*TASK GOAL:* Whenever a line in the records below contains "prévus", pick it out.

Saved entries
────────────────────

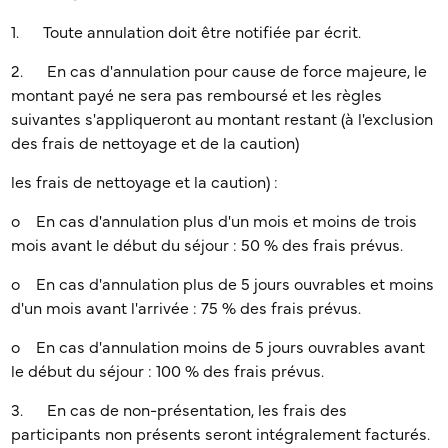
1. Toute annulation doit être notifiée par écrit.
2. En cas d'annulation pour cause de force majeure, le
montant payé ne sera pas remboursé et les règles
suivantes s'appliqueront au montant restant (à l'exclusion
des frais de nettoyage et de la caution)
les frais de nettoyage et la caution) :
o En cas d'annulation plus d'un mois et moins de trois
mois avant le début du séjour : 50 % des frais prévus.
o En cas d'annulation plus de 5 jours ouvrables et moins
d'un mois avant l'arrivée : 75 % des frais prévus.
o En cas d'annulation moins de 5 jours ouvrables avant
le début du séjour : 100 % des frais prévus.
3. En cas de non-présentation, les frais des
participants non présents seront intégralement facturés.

────────────────────

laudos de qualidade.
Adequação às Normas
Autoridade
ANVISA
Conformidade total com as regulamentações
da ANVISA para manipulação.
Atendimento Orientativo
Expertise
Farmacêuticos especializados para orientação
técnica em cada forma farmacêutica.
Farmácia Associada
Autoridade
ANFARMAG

────────────────────

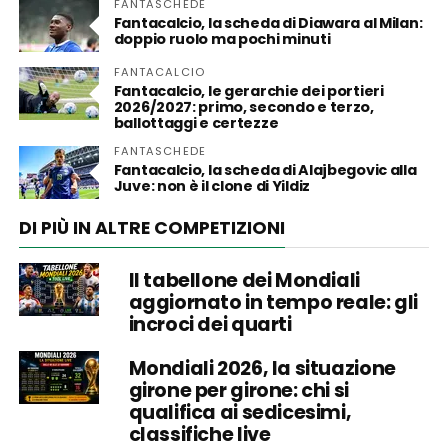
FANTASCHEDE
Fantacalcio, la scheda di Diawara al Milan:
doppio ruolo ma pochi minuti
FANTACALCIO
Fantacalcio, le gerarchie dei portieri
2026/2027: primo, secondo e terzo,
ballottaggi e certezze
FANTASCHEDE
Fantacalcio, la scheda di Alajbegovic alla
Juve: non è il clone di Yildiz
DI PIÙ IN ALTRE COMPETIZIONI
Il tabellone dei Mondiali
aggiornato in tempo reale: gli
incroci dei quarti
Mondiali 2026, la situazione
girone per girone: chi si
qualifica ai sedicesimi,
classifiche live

────────────────────

*RESULT:*
mois avant le début du séjour : 50 % des frais prévus.
d'un mois avant l'arrivée : 75 % des frais prévus.
le début du séjour : 100 % des frais prévus.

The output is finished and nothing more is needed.